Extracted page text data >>
◆ ◆ ◆ ◆
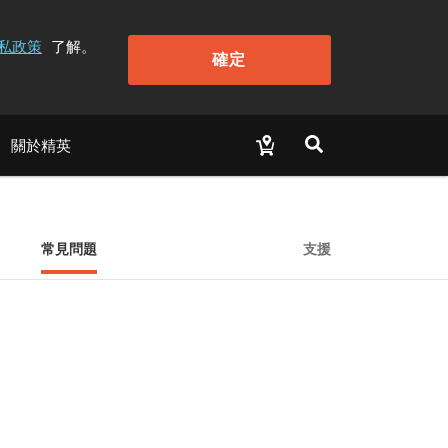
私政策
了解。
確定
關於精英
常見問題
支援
◆ ◆ ◆ ◆
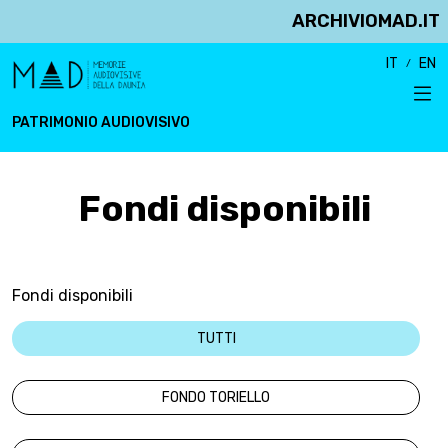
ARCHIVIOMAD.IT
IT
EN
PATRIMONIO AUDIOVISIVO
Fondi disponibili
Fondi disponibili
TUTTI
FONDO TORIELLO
◆ ◆ ◆ ◆
What the exercise asks >> I'd like the lines above from the one with "PATRIMONIO AUDIOVISIVO" up to and including the one with "FONDO TORIELLO" copied exactly, with no other lines.

Answer below >>
PATRIMONIO AUDIOVISIVO
Fondi disponibili
Fondi disponibili
TUTTI
FONDO TORIELLO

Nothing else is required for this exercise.